Monday, June 13, 2011


Rapid City, SD

There are no Panera's in this part of the country.  Seriously.  Denver is the only place with one west of Sioux Falls and east of Vegas.  That means my extra time has not been spent at a computer writing blog posts, sorry.

I did spend quite a bit of time doing other stuff today.  Most of my day was spent hiking around the badlands.  For some of the hiking I stuck to the trails, but a few times I also went off them to climb up different features or hike over to a place that looked like it had a good view.  At one point after I had been climbing up to a ridge just off the trail, a family started heading up that way too.  I sort of guided the kids on which way was best to get up easiest, and gave one of them a hand up as well.
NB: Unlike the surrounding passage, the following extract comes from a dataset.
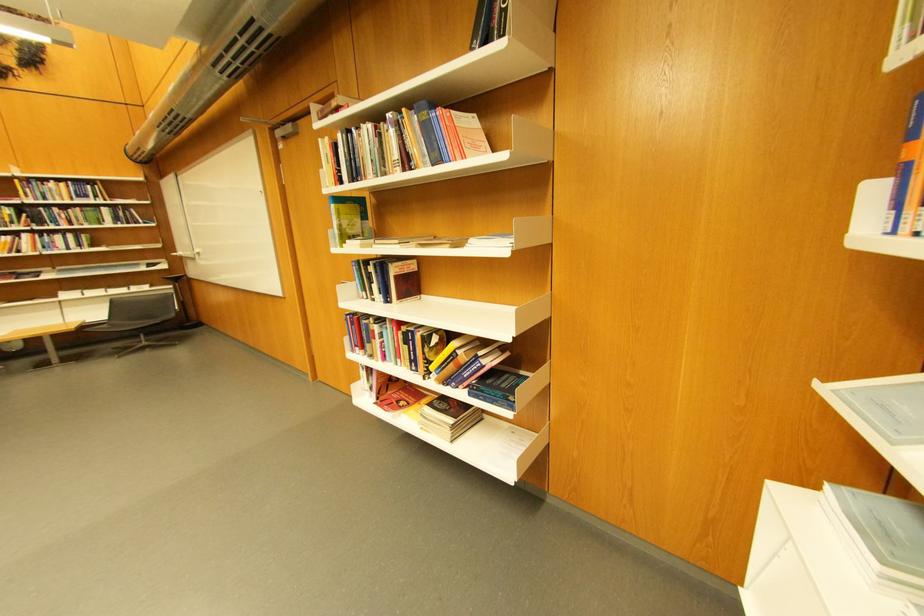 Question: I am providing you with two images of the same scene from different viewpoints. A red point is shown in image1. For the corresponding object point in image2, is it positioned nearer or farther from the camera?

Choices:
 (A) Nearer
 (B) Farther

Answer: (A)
I had fun with the Panorama function on my camera.
A little later, as I was starting the next trail, I ended up behind them, and they started talking to me.  I ended up doing the whole 2-mile round-trip hike with them, helping the kids across gaps and up slopes, and talking to the parents some too.  It turned out to be a really fun time talking with them and guiding the kids along the trail.  The kids spent a bit of the time arguing about who should go behind me, but the son (who was eight) spent most of his time telling me random things about himself.

"I have a cap gun."

"I'm really good at climbing monkey bars on the playground, that's probably why I'm so good at this."

"Oh, I almost forgot, I can swim really far. Almost forgot to tell you that."

It reminded me a little bit of when I used to do trips with my mom, my aunt, and my younger cousins Ian and Anton.  We'd go to Navy Pier in Chicago, or to a zoo, or something else, and my sister and I would spend most of the time playing/talking/joking with our cousins, who are 6 or 8 years younger than us.  And as fun as those trips were, the thing I remember about them isn't each of the places we went to.  It's hanging out with my cousins and spending time with them.

I enjoy traveling by myself, but you miss out on that when you're not sharing experiences with someone else.  As cool as hiking the first trail this morning was, when I got to where I was trying to get to by myself, there wasn't much else to do.  But when I got to the end of the trail with the family, I got to enjoy the view with them, talk about the hike and which parts were hard, and all of that.  And, at least in this case, it was worth the trade-off  a little bit of autonomy in choosing which route to take or how fast I wanted to go.

So thanks to Angie, Rich, Alexis, and Mason for making my hike way more memorable than if I had done it by myself.